Taxon debate synthesis?

Steven Perry smperry at KU.EDU
Thu Nov 17 11:13:10 CET 2005

Hi Jessie & Ricardo,

As an implementer (not a domain scientist), I've been thinking about
some of these same issues while designing and prototyping DiGIR 2.  I'll
place my comments in-line:

Kennedy, Jessie wrote:

>Hi Ricardo
>>    I think we should really have one GUID system for anything.
>>    For one, a single GUID system will favor integration within and
>>across domains. For example, if you get a GUID somewhere, you don't
>>to figure out which GUID system you use to resolve it, you just
>>it within the one GUID system and get metadata describing the object.
>>Can be a taxon concept, which can have GUIDs linking it to specimens
>>observation data, which in turn can be resolved using the same
>I agree this is easier for us to implement - I think I mentioned that
>but I don't think that's always the right reason for doing something.
I agree with both of you.  One reason for implementing a single GUID
system is ease of resolution, but it's not the only reason.  As I see
it, the alternative, which provides multiple GUID systems, each
obligated by a social contract to provide GUIDs that are restricted to a
certain type of data object, does not really provide any guarantee that
you know what type of object you will get when you resolve a GUID.
Inside of a GUID system, it is quite difficult to enforce that a certain
form of GUID will resolve to a certain type of data object.  Even with a
centralized service problem cases can occur.  People can publish GUIDs
for the wrong type of object, either by mistake or through malice.
However, even if this is prevented though technological means, there is
another difficult case.

This case occurs when one part of the community needs to extend an
existing schema or ontology.  Even if they design a clean extension of
an existing class whose instances can polymorphically appear to be
instances of the existing base class, this new class of data objects
will not have exactly the same type as the existing class.  If the
authority that is responsible for serving instances of the base class
refuses to allow the extension, the portion of the community that
requires it will fork and start their own  authority despite the fact
that the two classes of data object are related.  If the central
authority allows the extension, its implicit contract with clients that
it serves only known types of objects will be broken.

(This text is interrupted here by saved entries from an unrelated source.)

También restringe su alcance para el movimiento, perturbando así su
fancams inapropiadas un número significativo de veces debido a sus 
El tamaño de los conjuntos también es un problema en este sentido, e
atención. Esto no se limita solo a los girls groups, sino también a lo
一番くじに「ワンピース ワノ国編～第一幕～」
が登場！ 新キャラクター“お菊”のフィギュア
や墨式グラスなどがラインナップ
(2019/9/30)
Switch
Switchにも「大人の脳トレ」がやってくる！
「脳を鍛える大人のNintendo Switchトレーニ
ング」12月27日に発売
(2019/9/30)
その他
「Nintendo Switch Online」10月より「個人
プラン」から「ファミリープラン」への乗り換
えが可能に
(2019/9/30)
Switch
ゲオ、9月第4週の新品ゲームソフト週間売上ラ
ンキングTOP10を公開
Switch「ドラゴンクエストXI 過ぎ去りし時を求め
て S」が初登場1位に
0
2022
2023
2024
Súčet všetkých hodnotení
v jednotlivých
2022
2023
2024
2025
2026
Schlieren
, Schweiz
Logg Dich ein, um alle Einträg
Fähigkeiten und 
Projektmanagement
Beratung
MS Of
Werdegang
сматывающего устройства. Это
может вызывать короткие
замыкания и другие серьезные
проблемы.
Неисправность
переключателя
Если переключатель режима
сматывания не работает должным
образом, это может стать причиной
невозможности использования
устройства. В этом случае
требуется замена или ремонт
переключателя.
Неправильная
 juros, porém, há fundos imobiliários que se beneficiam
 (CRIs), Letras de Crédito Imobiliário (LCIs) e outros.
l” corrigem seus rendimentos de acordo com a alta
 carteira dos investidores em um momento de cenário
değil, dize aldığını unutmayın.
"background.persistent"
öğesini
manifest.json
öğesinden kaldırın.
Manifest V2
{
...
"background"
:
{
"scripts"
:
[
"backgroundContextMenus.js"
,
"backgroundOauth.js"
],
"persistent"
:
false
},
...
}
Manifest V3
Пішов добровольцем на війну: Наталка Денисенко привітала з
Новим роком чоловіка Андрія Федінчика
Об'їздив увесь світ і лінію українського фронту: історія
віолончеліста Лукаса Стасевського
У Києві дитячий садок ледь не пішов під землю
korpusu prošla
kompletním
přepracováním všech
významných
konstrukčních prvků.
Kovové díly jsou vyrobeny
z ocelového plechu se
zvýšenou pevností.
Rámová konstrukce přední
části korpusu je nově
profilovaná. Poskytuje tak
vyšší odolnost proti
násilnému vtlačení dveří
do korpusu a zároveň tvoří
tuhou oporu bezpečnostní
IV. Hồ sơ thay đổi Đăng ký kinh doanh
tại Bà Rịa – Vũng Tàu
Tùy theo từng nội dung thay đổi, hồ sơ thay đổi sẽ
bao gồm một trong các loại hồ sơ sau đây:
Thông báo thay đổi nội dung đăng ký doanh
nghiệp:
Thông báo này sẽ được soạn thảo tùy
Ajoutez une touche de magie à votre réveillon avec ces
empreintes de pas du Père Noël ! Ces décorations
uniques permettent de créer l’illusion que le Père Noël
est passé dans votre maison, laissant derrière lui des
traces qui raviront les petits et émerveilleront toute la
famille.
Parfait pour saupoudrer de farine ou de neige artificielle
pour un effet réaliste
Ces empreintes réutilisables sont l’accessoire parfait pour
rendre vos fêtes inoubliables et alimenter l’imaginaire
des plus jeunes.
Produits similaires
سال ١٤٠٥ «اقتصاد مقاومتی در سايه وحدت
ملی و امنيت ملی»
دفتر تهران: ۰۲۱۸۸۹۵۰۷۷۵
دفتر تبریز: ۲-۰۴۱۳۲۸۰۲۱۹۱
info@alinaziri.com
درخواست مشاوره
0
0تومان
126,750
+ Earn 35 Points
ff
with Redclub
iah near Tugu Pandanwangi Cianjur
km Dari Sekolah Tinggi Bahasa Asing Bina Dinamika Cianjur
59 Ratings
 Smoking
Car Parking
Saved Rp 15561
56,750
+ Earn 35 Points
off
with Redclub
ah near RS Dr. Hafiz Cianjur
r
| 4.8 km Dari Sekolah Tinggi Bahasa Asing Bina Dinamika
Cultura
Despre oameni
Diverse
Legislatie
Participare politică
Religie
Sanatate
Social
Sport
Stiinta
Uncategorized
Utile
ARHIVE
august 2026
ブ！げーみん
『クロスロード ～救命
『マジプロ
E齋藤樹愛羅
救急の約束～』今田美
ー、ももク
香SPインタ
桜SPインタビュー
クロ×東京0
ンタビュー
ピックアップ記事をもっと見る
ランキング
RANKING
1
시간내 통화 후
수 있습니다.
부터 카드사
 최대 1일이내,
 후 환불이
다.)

So, it may always be the case, even with several authorities that
attempt to serve only objects of specific types, that a piece of client
software will have to gracefully handle data objects of unknown types.
In my opinion, the best way to handle the problem is to place the burden
of figuring out what type a data object has or what it means
semantically on the client software, not on the GUID infrastructure.
The client software will have to understand the data objects anyway, and
the first step in this process is usually figuring out what type a data
object has.

>>    Second, I tend to think that such a system will work better if the
>>assigning authorities are descentralized, i.e. agents are free to
>>GUIDs to anything.
>The only issue here - and I don't think there is an easy answer - is the
>trade off between easy issuing of GUIDs and difficulty of knowing what
>you get back from them, what you can do with them and which GUIDs are of
>real value....I guess what you're saying is let the users decide that
>even if they don't really know what the issues are. I'd like to for
>example decide that if IPNI issue TaxonNames GUIDs then I can decide
>wholesale to accept that they've done a good job and know they are
>names, know they are not concepts, know what I will get and therefore
>what I can do with them - I don't really want to have to figure that out
>somehow at run-time.
I think that you bring up several different issues here. In my mind the
issue of what kind of data object you get back when you resolve a GUID
(and therefore what you can do with it) is orthogonal to the issues data
quality and trust.  The first issue can be solved with technology, the
second issue can be addressed with technology (but never truly solved)
and the third depends on human intervention.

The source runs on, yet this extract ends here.